Our world has so drastically changed in the last few years that I think a lot of us are gun shy. We are scared to try something new. We’ve had our fill of change and transition, but there is a longing inside of us to be courageous and step out into the unknown.

It occurred to me this morning that uncertainty can be pretty scary. I’m in an uncertain place right now regarding my kids’ schooling for next year. Our plan fell apart, and we’re right back where we started. Everything feels uncertain.

I remember “uncertainty” was a buzz word in 2020 as far as Covid and its implications were concerned. We were all uncertain, and that made us feel extremely uncomfortable not knowing what was next. The other thing I realized about uncertainty is that it can actually be exciting, exhilarating, and adventurous.
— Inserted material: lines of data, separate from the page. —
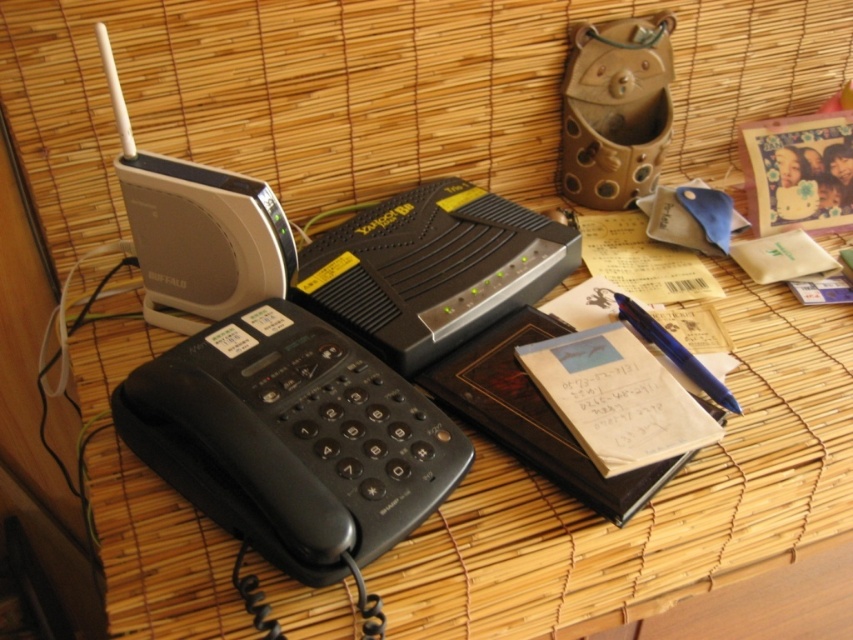 Question: Can you confirm if black plastic phone at upper left is bigger than black plastic phone at lower left?

Choices:
 (A) no
 (B) yes

Answer: (B)

Question: Among these points, which one is nearest to the camera?

Choices:
 (A) (144, 580)
 (B) (643, 314)

Answer: (A)

Question: Among these objects, which one is nearest to the camera?

Choices:
 (A) blue metallic pen at right
 (B) black plastic phone at lower left
 (C) black plastic phone at upper left

Answer: (B)

Question: Is black plastic phone at upper left bigger than black plastic phone at lower left?

Choices:
 (A) yes
 (B) no

Answer: (A)

Question: Which of the following is the farthest from the observer?

Choices:
 (A) (271, 625)
 (B) (674, 364)

Answer: (B)

Question: Does black plastic phone at upper left have a lesser width compared to black plastic phone at lower left?

Choices:
 (A) no
 (B) yes

Answer: (A) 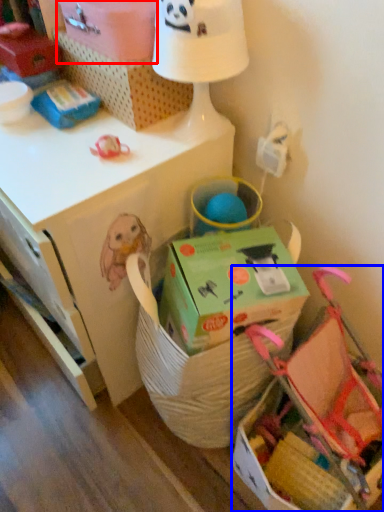 Question: Which point is closer to the camera, cardboard box (highlighted by a red box) or baby carriage (highlighted by a blue box)?

Choices:
 (A) cardboard box
 (B) baby carriage

Answer: (B) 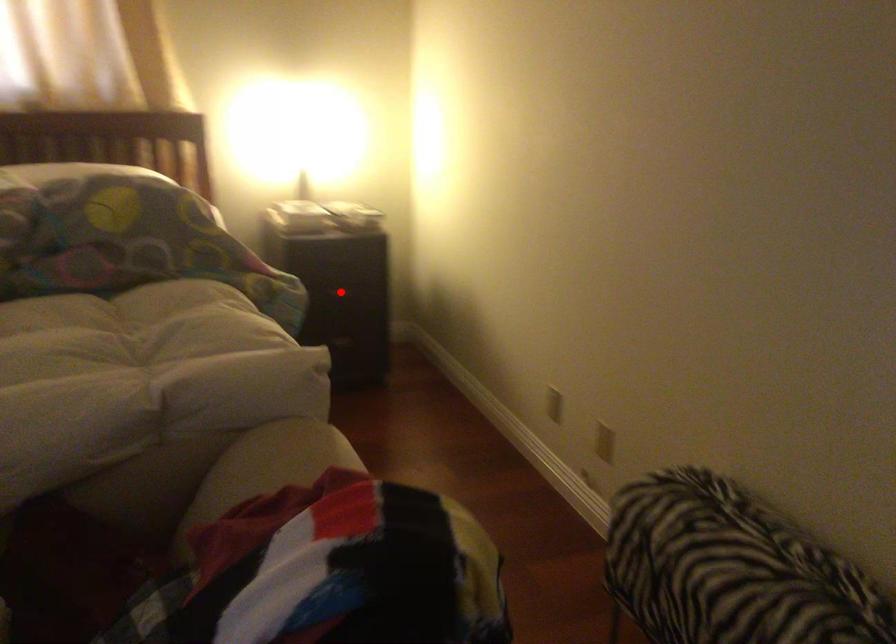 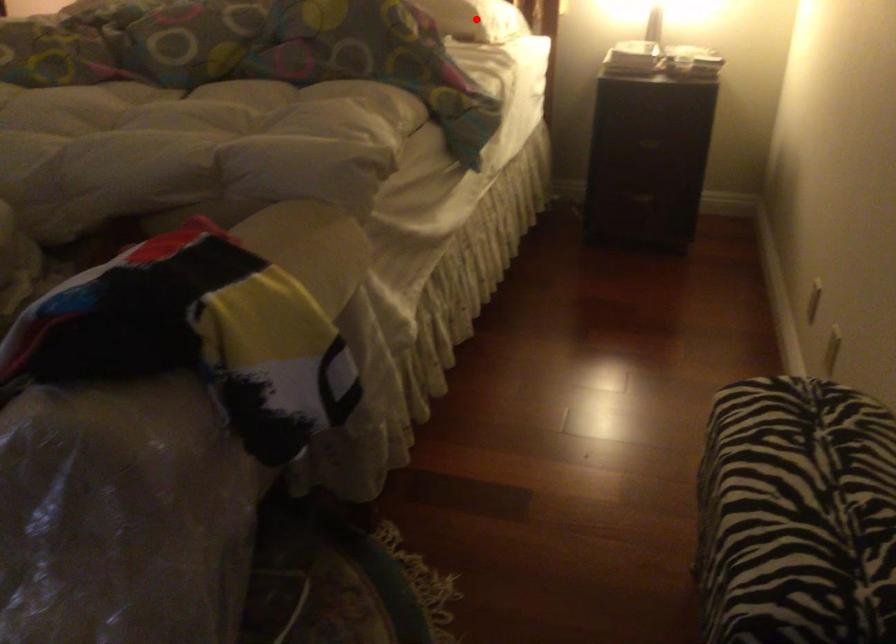 I am providing you with two images of the same scene from different viewpoints. A red point is marked on the first image and another point is marked on the second image. Is the red point in image1 aligned with the point shown in image2?

No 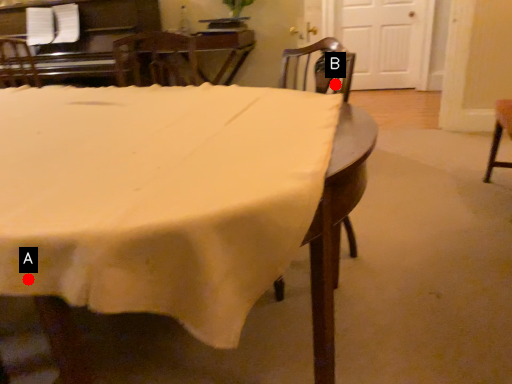 Question: Two points are circled on the image, labeled by A and B beside each circle. Which point is closer to the camera?

Choices:
 (A) A is closer
 (B) B is closer

Answer: (A) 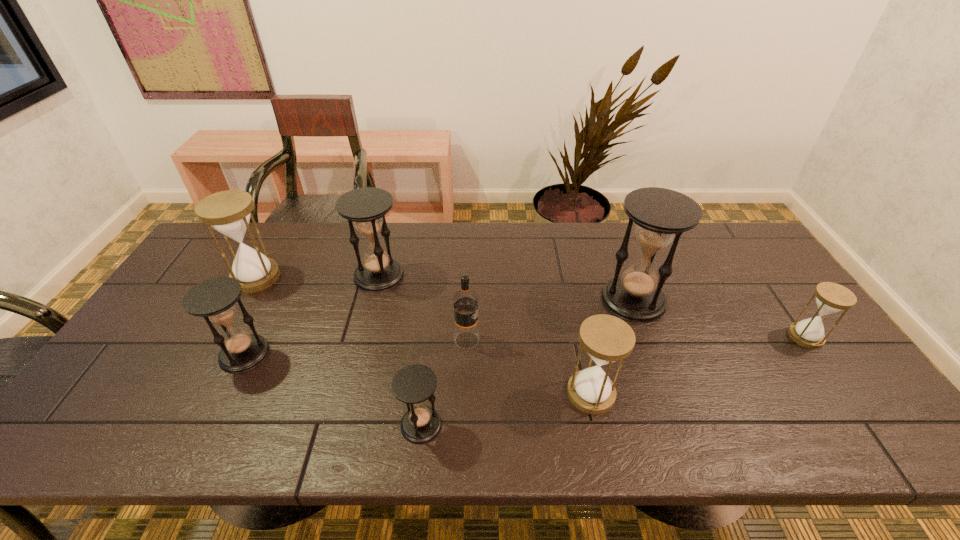 Where is `the second hourglass from right to left`? the second hourglass from right to left is located at coordinates (661, 215).

The width and height of the screenshot is (960, 540). Find the location of `the tallest hourglass`. the tallest hourglass is located at coordinates (661, 215).

Where is `the second black hourglass from left to right`? the second black hourglass from left to right is located at coordinates (366, 207).

The image size is (960, 540). In order to click on the sixth object from right to left in this screenshot , I will do `click(366, 207)`.

You are a GUI agent. You are given a task and a screenshot of the screen. Output one action in this format:
    pyautogui.click(x=<x>, y=<y>)
    Task: Click on the farthest white hourglass
    This screenshot has width=960, height=540.
    Given the screenshot: What is the action you would take?
    pyautogui.click(x=228, y=212)

Where is `the biggest white hourglass`? the biggest white hourglass is located at coordinates (228, 212).

The image size is (960, 540). I want to click on the fifth object from left to right, so click(x=465, y=301).

This screenshot has height=540, width=960. What are the coordinates of `the third farthest black hourglass` in the screenshot? It's located at (214, 299).

Identify the location of the third biggest black hourglass. Image resolution: width=960 pixels, height=540 pixels. (214, 299).

Identify the location of the second white hourglass from left to right. The height and width of the screenshot is (540, 960). (606, 338). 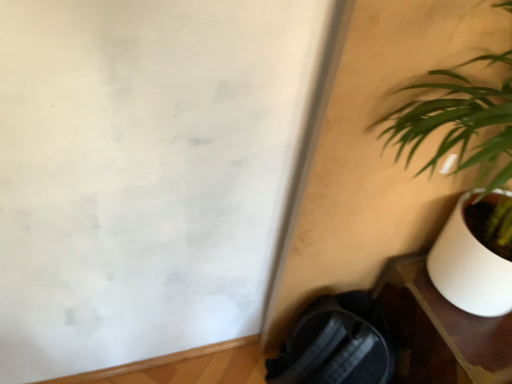 Question: Would you say green leafy plant at right is to the left or to the right of white glossy table at lower right in the picture?

Choices:
 (A) left
 (B) right

Answer: (A)

Question: Considering their positions, is green leafy plant at right located in front of or behind white glossy table at lower right?

Choices:
 (A) front
 (B) behind

Answer: (A)

Question: From the image's perspective, is green leafy plant at right located above or below white glossy table at lower right?

Choices:
 (A) above
 (B) below

Answer: (A)

Question: In terms of width, does white glossy table at lower right look wider or thinner when compared to green leafy plant at right?

Choices:
 (A) thin
 (B) wide

Answer: (B)

Question: From a real-world perspective, is white glossy table at lower right above or below green leafy plant at right?

Choices:
 (A) above
 (B) below

Answer: (B)

Question: In terms of size, does white glossy table at lower right appear bigger or smaller than green leafy plant at right?

Choices:
 (A) small
 (B) big

Answer: (B)

Question: Considering the positions of white glossy table at lower right and green leafy plant at right in the image, is white glossy table at lower right taller or shorter than green leafy plant at right?

Choices:
 (A) tall
 (B) short

Answer: (B) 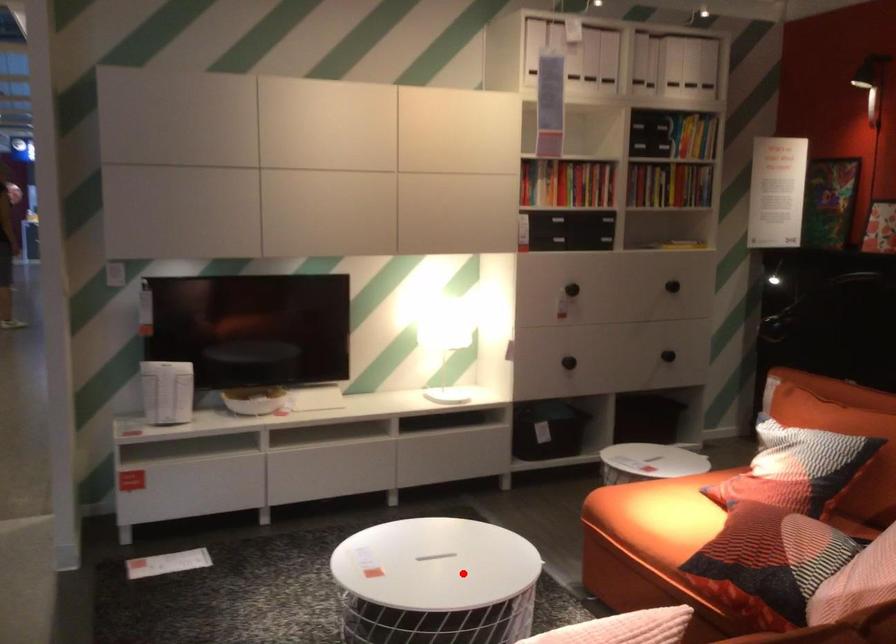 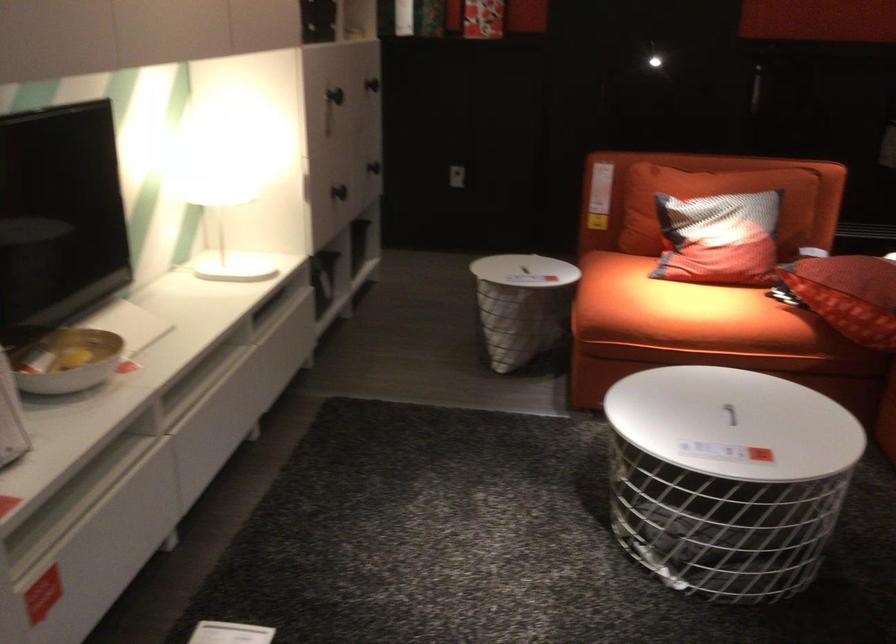 Question: I am providing you with two images of the same scene from different viewpoints. A red point is shown in image1. For the corresponding object point in image2, is it positioned nearer or farther from the camera?

Choices:
 (A) Nearer
 (B) Farther

Answer: (A)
When we don’t know what lies around the next bend in the road, we might be tempted to assume it’s big, ugly, and scary. What if, instead, it was glorious, beautiful, and thrilling? What if we reframed our uncertainty as a chance to be surprised by joy?

What if it’s really true that we can walk in courage to face the new thing and not be defeated by it? What if it’s really true that we won’t walk the road alone but with others? What if it’s true that He, Himself, will go before us, behind us, and surround us in His love?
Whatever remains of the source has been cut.